Sierpień we wrześniu
Pogodny, jeszcze letni wieczór. Wojciech Kass napisał u siebie na profilu „właściwie ten wrzesień jest sierpniem”.
Rzeszów. Ulica 3 Maja. http://Galeria r_z / ORz ZPAP
Przytulne, klimatyczne wnętrze; na szarej ścianie kolorystycznie jednolite obrazy o intensywnych kolorach. Momentami – zdawały się pulsować.
Spotkanie odbyło się z okazji wydania nowego tomiku poetyckiego.
Prowadząca Kamila Dzika-Jurek oraz autor – Rafał Rżany.
Rzeszowski poeta … o którym usłyszałam od Krzysztofa Koehlera lub Wojciecha Kassa (podczas festiwalu Międzysłów Karpat).

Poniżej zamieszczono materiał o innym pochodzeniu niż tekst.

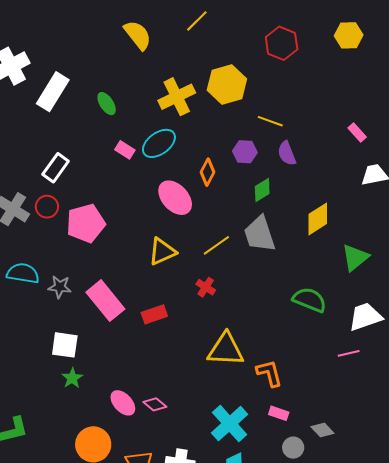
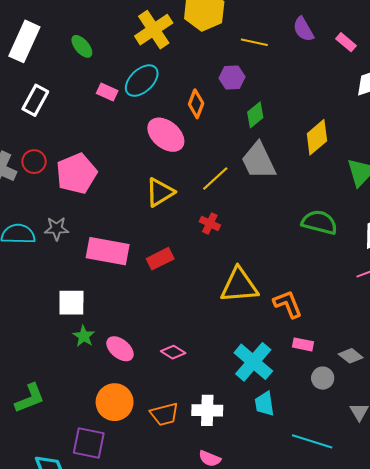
purple semicircle: (287, 153) -> (303, 29), moved
white rectangle: (56, 168) -> (35, 100), moved
gray star: (60, 287) -> (57, 229), moved
pink rectangle: (105, 301) -> (108, 251), turned -33
pink ellipse: (123, 403) -> (120, 349), moved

Padło zdanie „Macie tu w Rzeszowie znakomitego poetę”.
Gdy usłyszałam o tym spotkaniu – nie było opcji, że nie przyjdę.
Kilkanaście lat między tomikami
Na pytanie Kamili o tak długą przerwę – od wydania ostatniego tomiku minęło 17 lat – padła mistrzowska odpowiedź.

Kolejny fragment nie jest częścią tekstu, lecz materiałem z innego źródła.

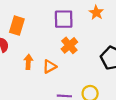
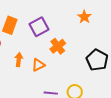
purple square: (64, 19) -> (39, 27), moved, turned -30

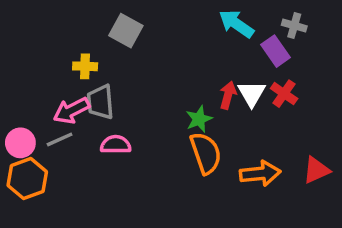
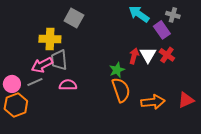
yellow cross: (85, 66) -> (50, 39), size x1.5

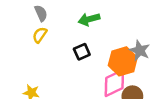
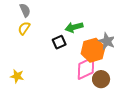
green arrow: (89, 19) -> (74, 27), moved

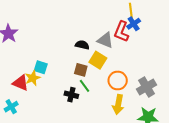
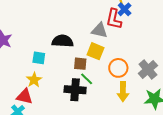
black semicircle: (82, 45) -> (63, 41), moved, size x1.5
cyan square: (41, 67) -> (39, 58), moved
red triangle: (21, 83) -> (24, 96), moved
black cross: (71, 95) -> (75, 90), size x1.5

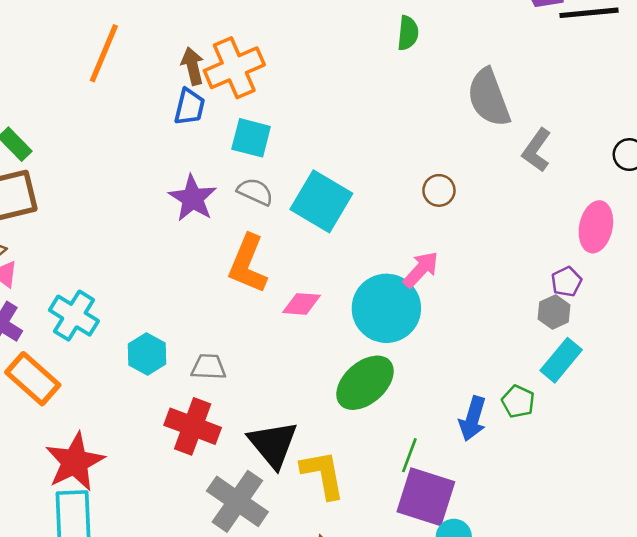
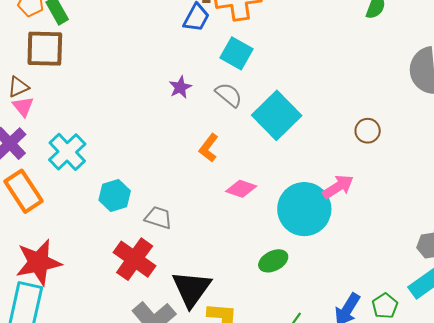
purple star: (193, 198) -> (180, 87), size x0.6
orange L-shape: (248, 264) -> (209, 148), size x0.6
green ellipse: (365, 383) -> (273, 261), size x0.6

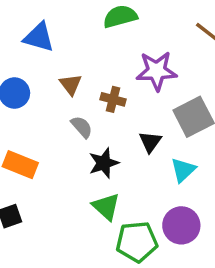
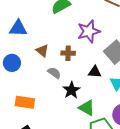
black triangle: (150, 142) -> (95, 72), turned -48
green triangle: (106, 207) -> (87, 108), moved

„Byłem obecny w poezji w sposób migawkowy”. Co mamy w najnowszym „Końcu lata” Rafała Rżanego?
Moje wrażenia to kompilacja słów, które padły podczas spotkania oraz subiektywnego odbioru wierszy, przeczytanych już w ciszy, w domu.
Mamy więc:
Fale światła z fotografii.
Nuty melancholii, nostalgii.
Żal za wakacjami, który Rafał podkreślił cytatem Iwaszkiewicza („Panny z wilka”) „Lato się we mnie przełamało”.
Czym dla poety – poezja?
Jako że poeta lubi zimę i tęskni za zimą śnieżną, tradycyjną podał nam cytat: „Z braku hałasu kiedy pada śnieg” (tu jest wyzwanie – znaleźć autora, niestety nie znalazłam w sieci).

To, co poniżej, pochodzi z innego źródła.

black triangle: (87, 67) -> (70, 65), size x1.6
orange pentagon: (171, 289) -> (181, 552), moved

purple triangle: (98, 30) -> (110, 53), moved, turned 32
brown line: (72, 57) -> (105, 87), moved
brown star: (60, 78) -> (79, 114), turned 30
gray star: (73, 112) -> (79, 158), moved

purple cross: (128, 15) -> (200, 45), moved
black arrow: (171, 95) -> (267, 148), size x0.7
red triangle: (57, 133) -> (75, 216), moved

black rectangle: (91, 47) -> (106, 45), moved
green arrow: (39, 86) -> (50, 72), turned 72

Padło typowe pytanie, na które często zżymają się poeci: „Czym jest dla ciebie poezja?”
Rżany podkreślił jego wagę – że jest ono wbrew pozorom najważniejsze i – potrzebne. Po to takie spotkania, by to stale uświadamiać.
Mistrzowie dla poety: Józef Czechowicz, Stanisław Barańczak, Zbigniew Herbert.
Rozmowie o tomiku poetyckim towarzyszyła prezentacja albumu „Ptaki i kamienie”.
Rżany: „Ważne nie to, co sfotografowane, ale w jaki sposób”.
Nowa Okolica Poetów
Uaktualniłam swoją wiedzę na temat „Nowej Okolicy Poetów”. Rafał Rżany był redaktorem czasopisma w latach 1998-2011. Dowiedziałam się o istnieniu grupy poetyckiej „Draga”( Dłuski, Kociuba, Kalandyk).
„Koniec lata” to czwarty zbiór poetycki twórcy.
Zbiór wierszy, który nie pozwolił mi na sen.